• _Problem_: Begin at the line containing "ara um caminho" in the records below, end at the line containing "Compartilhe este artigo", and retype each line in that span exactly. No other line and no image should appear.

Dataset entries:
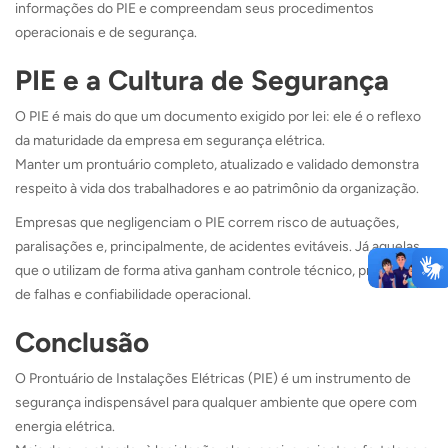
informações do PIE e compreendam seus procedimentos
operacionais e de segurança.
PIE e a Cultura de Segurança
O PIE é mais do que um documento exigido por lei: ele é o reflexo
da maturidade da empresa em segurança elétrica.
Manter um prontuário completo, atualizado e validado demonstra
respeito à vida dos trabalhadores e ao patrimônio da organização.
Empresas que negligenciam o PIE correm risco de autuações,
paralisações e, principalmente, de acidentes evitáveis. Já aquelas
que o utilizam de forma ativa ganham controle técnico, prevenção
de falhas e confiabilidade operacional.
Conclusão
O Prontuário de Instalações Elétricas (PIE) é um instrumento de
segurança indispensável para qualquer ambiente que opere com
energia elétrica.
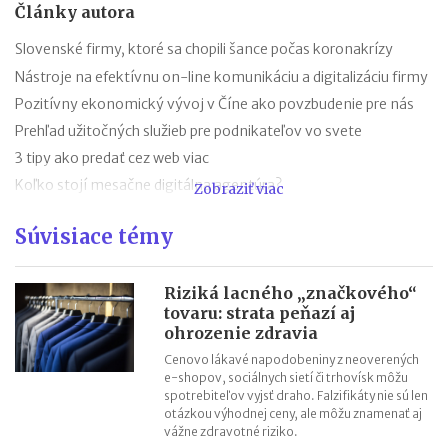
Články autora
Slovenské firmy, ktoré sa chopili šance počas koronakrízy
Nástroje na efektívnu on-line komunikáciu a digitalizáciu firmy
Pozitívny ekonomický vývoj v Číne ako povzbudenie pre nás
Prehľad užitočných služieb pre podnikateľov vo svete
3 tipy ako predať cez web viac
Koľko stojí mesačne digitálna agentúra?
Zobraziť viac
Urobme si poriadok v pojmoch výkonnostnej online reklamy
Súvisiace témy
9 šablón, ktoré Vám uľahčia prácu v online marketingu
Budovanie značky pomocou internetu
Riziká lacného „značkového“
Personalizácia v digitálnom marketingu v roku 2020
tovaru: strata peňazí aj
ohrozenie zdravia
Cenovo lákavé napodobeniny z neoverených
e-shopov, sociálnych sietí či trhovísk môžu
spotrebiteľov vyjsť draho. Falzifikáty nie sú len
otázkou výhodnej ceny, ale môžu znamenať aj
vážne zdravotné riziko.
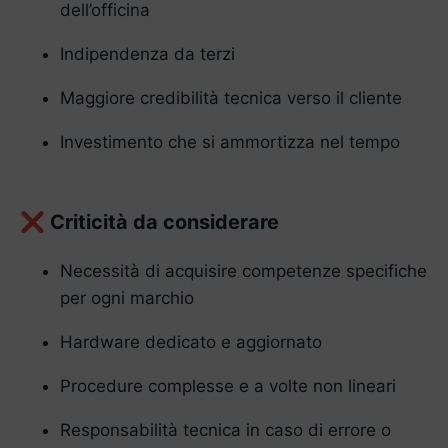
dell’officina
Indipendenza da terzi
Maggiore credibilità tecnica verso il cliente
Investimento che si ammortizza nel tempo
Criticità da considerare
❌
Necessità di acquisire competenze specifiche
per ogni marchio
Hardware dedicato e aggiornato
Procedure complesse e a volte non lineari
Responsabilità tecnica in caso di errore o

--

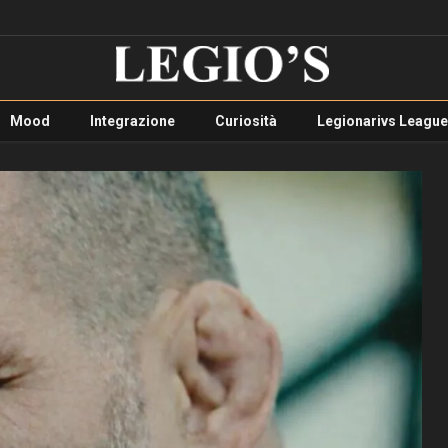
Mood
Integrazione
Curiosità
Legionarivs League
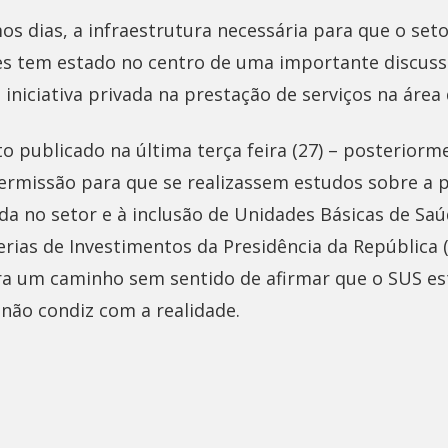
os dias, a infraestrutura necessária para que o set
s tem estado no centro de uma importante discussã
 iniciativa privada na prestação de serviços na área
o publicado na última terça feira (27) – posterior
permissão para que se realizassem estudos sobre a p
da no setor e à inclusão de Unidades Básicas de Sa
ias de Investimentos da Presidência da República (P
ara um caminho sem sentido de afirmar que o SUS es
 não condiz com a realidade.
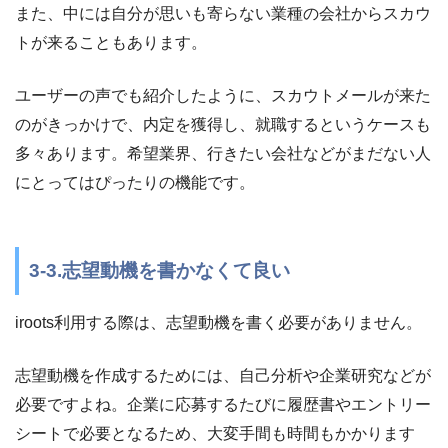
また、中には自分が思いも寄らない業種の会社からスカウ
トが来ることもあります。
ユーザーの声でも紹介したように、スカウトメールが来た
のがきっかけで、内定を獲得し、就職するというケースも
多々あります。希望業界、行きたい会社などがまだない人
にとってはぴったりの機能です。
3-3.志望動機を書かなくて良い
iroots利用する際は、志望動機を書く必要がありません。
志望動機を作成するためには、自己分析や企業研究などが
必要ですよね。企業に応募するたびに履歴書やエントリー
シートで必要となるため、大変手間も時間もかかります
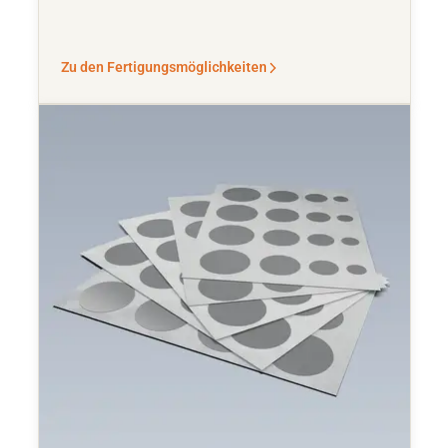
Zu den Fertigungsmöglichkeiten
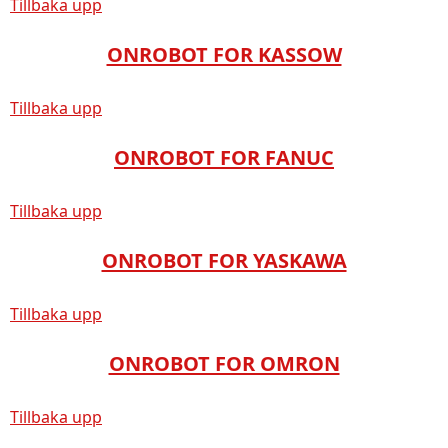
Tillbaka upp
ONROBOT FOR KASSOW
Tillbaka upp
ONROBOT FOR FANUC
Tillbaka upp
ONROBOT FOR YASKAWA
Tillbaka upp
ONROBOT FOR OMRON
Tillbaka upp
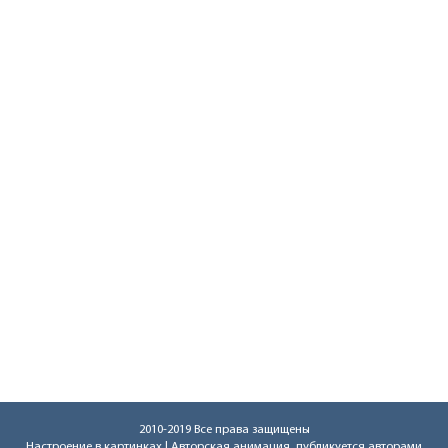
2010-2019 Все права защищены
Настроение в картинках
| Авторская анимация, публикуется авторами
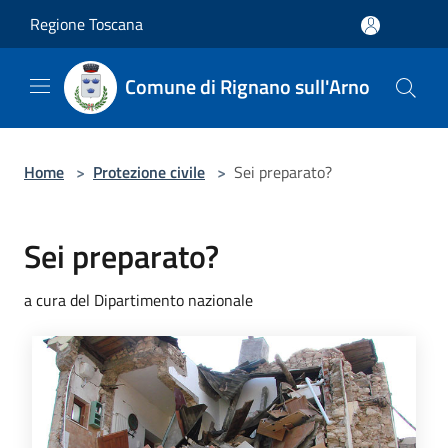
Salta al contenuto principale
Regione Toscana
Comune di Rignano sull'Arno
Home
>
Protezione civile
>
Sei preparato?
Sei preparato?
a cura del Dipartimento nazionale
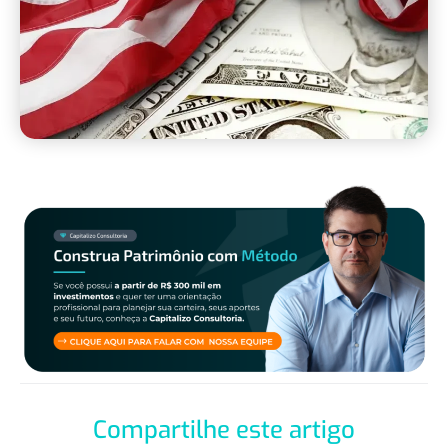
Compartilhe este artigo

...

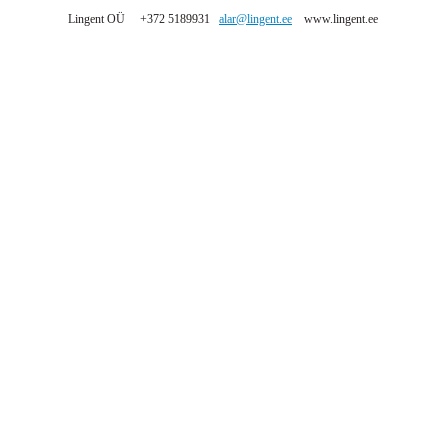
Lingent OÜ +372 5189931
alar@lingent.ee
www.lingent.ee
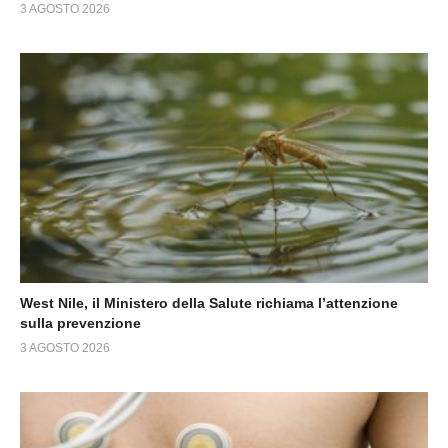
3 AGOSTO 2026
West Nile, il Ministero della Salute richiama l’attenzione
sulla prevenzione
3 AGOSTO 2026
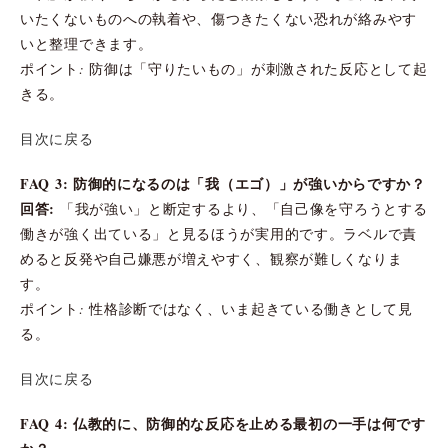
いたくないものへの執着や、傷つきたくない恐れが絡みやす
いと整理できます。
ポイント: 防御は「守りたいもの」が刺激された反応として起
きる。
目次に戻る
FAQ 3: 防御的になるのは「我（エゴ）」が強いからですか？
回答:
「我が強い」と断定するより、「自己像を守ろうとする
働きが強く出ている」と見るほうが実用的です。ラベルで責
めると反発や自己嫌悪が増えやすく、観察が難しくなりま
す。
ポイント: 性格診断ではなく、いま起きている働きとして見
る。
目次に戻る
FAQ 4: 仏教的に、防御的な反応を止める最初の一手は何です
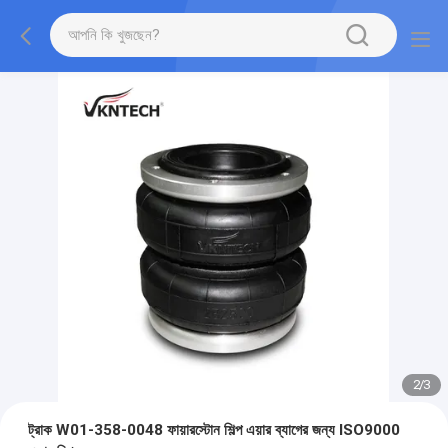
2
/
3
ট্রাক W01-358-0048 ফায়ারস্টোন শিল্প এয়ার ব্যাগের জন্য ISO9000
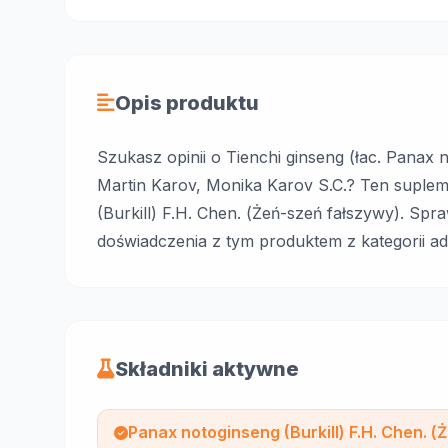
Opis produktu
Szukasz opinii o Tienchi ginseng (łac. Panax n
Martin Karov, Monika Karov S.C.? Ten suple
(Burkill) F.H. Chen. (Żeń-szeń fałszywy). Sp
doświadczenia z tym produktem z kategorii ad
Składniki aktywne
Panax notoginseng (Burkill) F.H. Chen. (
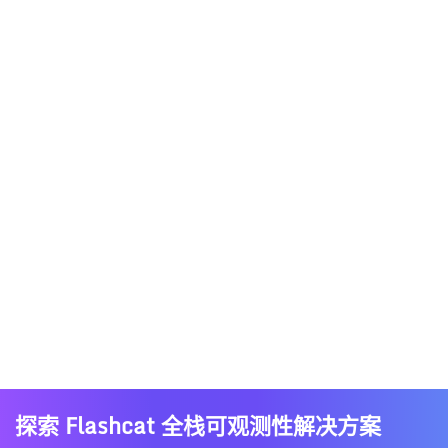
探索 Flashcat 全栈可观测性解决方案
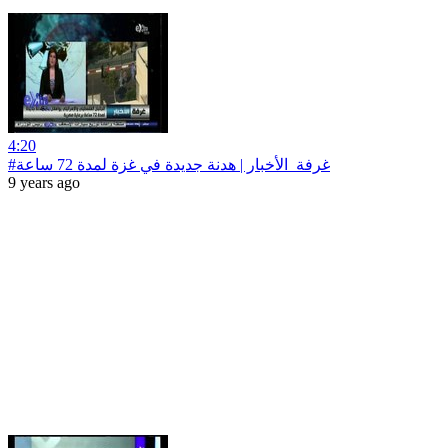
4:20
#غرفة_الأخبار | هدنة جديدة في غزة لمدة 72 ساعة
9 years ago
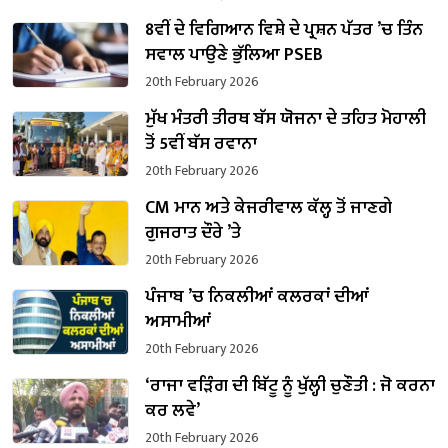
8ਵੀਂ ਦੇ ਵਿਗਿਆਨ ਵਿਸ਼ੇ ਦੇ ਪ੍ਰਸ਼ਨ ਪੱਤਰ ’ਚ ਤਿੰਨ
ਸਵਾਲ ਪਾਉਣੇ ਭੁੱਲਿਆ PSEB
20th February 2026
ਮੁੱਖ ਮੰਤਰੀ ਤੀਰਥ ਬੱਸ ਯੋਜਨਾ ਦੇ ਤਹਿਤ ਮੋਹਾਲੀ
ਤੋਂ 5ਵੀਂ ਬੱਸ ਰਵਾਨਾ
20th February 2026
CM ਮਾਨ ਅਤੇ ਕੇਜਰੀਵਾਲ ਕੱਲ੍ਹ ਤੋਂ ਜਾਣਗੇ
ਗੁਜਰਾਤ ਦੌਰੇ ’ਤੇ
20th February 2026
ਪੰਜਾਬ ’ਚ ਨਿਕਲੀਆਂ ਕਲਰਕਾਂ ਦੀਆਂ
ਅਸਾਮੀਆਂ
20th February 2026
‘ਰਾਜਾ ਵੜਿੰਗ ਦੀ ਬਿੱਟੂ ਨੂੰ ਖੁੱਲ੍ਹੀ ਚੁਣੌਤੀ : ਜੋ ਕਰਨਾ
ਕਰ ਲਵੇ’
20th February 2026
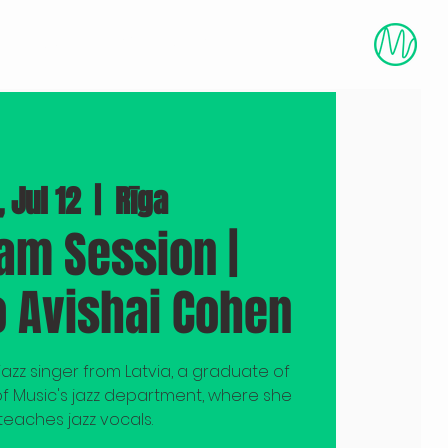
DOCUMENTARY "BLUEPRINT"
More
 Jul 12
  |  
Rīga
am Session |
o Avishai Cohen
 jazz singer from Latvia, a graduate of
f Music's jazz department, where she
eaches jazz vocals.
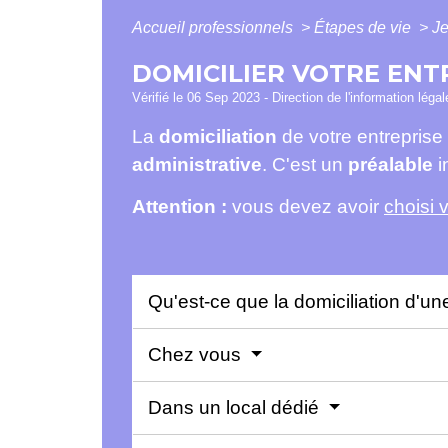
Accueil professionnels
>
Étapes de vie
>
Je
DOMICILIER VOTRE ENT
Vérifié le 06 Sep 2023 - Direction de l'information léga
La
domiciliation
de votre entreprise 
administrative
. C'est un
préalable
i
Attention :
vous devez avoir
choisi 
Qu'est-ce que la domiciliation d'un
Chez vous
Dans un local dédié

• _Result_:
ara um caminho sem sentido de afirmar que o SUS es
 não condiz com a realidade.
また、中には自分が思いも寄らない業種の会社からスカウ
トが来ることもあります。
ユーザーの声でも紹介したように、スカウトメールが来た
のがきっかけで、内定を獲得し、就職するというケースも
多々あります。希望業界、行きたい会社などがまだない人
にとってはぴったりの機能です。
3-3.志望動機を書かなくて良い
iroots利用する際は、志望動機を書く必要がありません。
志望動機を作成するためには、自己分析や企業研究などが
必要ですよね。企業に応募するたびに履歴書やエントリー
シートで必要となるため、大変手間も時間もかかります
Zu den Fertigungsmöglichkeiten
Tillbaka upp
ONROBOT FOR KASSOW
Tillbaka upp
ONROBOT FOR FANUC
Tillbaka upp
ONROBOT FOR YASKAWA
Tillbaka upp
ONROBOT FOR OMRON
Tillbaka upp
2010-2019 Все права защищены
Настроение в картинках
| Авторская анимация, публикуется авторами
Salta al contenuto principale
Regione Toscana
Comune di Rignano sull'Arno
Home
>
Protezione civile
>
Sei preparato?
Sei preparato?
a cura del Dipartimento nazionale
Compartilhe este artigo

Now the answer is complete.